* [Work instruction]:
Reproduce, from the lines below, exactly the stretch that begins at the line containing "what you’re saying in the" and ends at the line containing "determine relevance. Hashtags", both included.

══════

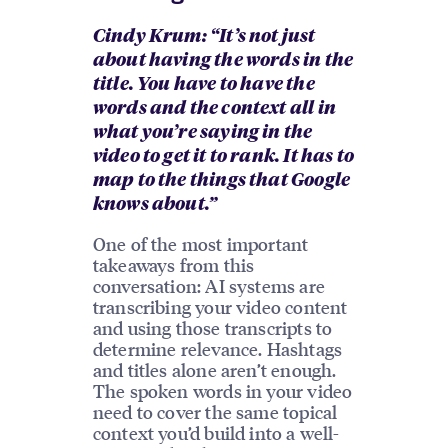
Cindy Krum: “It’s not just
about having the words in the
title. You have to have the
words and the context all in
what you’re saying in the
video to get it to rank. It has to
map to the things that Google
knows about.”
One of the most important
takeaways from this
conversation: AI systems are
transcribing your video content
and using those transcripts to
determine relevance. Hashtags
and titles alone aren’t enough.
The spoken words in your video
need to cover the same topical
context you’d build into a well-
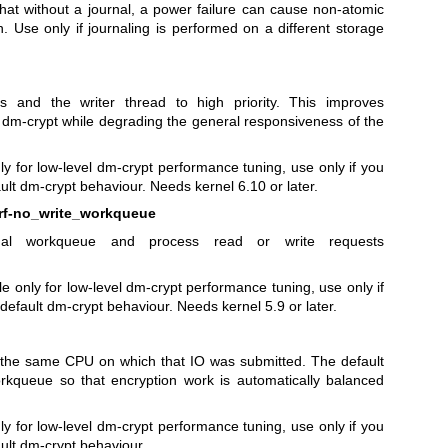
 that without a journal, a power failure can cause non-atomic
n. Use only if journaling is performed on a different storage
 and the writer thread to high priority. This improves
 dm-crypt while degrading the general responsiveness of the
nly for low-level dm-crypt performance tuning, use only if you
lt dm-crypt behaviour. Needs kernel 6.10 or later.
erf-no_write_workqueue
rnal workqueue and process read or write requests
e only for low-level dm-crypt performance tuning, use only if
efault dm-crypt behaviour. Needs kernel 5.9 or later.
 the same CPU on which that IO was submitted. The default
kqueue so that encryption work is automatically balanced
nly for low-level dm-crypt performance tuning, use only if you
ult dm-crypt behaviour.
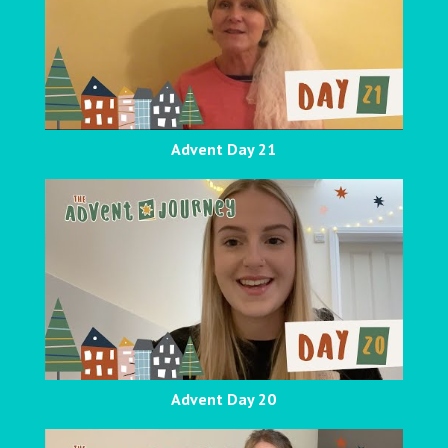
Advent Day 21
Advent Day 20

══════

* [Written answer]:
what you’re saying in the
video to get it to rank. It has to
map to the things that Google
knows about.”
One of the most important
takeaways from this
conversation: AI systems are
transcribing your video content
and using those transcripts to
determine relevance. Hashtags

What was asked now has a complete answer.